Se este cenário da situação das contas públicas apresenta-se negro para
1995, com todas as implicações que isso significa para as expectativas dos agentes
econômicos e para o próprio sucesso do plano de estabilização, que tem se sustentado em
âncoras frágeis e insustentáveis por um período prolongado, as perspectivas para 1996
não se mostram, também, nada favoráveis. Não bastassem as incertezas reinantes em
torno da realização das reformas do Estado, especialmente em relação àquelas que mais
podem afetar as suas receitas e reduzir seus gastos - tributária, previdenciária,
administrativa etc. - continuam se ampliando os setores em dificuldades e aumentada a
demanda por recursos públicos e as renúncias fiscais para atender suas necessidades. Com
isso, os benefícios com que vêem sendo contemplados agricultores, usineiros, bancos,
passam a ser pleiteados, também, pela atividade econômica em geral, escudada no
argumento que atribui responsabilidade ao Estado, dada a combinação predatória da
política de juros altos com recessão, pelo grau de insolvência e de falências que tem
marcado suas unidades produtivas. Os desdobramentos deste processo e os gastos que
representarão estes pleitos, se atendidos ainda que parcialmente, só lançam ainda mais
dúvidas sobre a situação das contas públicas para o próximo ano. Se isso parece muito,
não é, entretanto, tudo.
A previsão de alguns gastos previstos no Orçamento de 1996 foi
condicionada à aprovação de algumas receitas pelo Congresso Nacional, algumas das
quais, no entanto, não foram sancionadas em tempo hábil, neste ano, pelos parlamentares.

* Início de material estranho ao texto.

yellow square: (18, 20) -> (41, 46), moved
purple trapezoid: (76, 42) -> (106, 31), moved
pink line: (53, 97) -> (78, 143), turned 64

Na verdade, tirante a aprovação dos projetos do Imposto de Renda da Pessoa Jurídica
(IRPJ), cujas alterações devem aumentar a arrecadação em R$ 5,7 bilhões
estimativamente, e do IRPF, que não deve contribuir para gerar receitas adicionais, dada a
superficialidade das mudanças nele introduzidas, os demais projetos do Executivo viram
sua apreciação emperrada no Congresso. Entre esses figuram: a) a Contribuição sobre
Movimentação Financeira (CMF), que deveria gerar recursos da ordem de R$ 6 bilhões
para o financiamento da área de saúde; b) a revisão da contribuição previdenciária dos
aposentados e inativos da União, com a qual se esperava um aumento da arrecadação de
R$ 1,7 bilhão; e c) o restabelecimento da contribuição previdenciária dos autônomos, que
possibilitaria uma expansão da receita em torno de R$ 1 bilhão. Isso, para não mencionar
o fato de que continua pendente a prorrogação do Fundo de Estabilização Fiscal (FEF),
que deve gerar recursos líquidos para o Governo Federal de R$ 3,8 bilhões. Ainda que
essas contribuições venham a ser votadas no início do ano, elas só podem ser cobradas 90
dias depois, de acordo com o que determina a Constituição, o que significa que, pelo
menos até abril, o governo terá de realizar cortes mensais estimados em R$ 740 milhões
nas áreas para as quais eles se destinariam, para que não se amplie o déficit potencial do
OGU, que já se encontra subestimado pelos baixos custos imputados para a dívida
pública. O que deixa antever sérias dificuldades para a gestão das contas públicas no
próximo ano.
Tida como fundamental para viabilizar o êxito do Plano Real, desde o seu
lançamento, a âncora fiscal continua carente de solidez e dependente de um ajuste
provisório, precário e insuficiente. Como tal, tem atuado no sentido de minar as peças -
frágeis - de sustentação do plano e incapacitado-se a desempenhar um papel ativo - e
crucial - para a construção de suas bases mais duradouras. O acentuado desequilíbrio das
contas públicas em 1995 e as perspectivas nada animadoras desenhadas para o ano de
1996 apenas prenunciam que, muito provavelmente, o Plano continuará apoiando-se nas
peças atuais - recessão, política monetária restritiva combinada com juros elevados etc. -
que podem determinar, pelo seu conteúdo e natureza, o seu insucesso a médio prazo.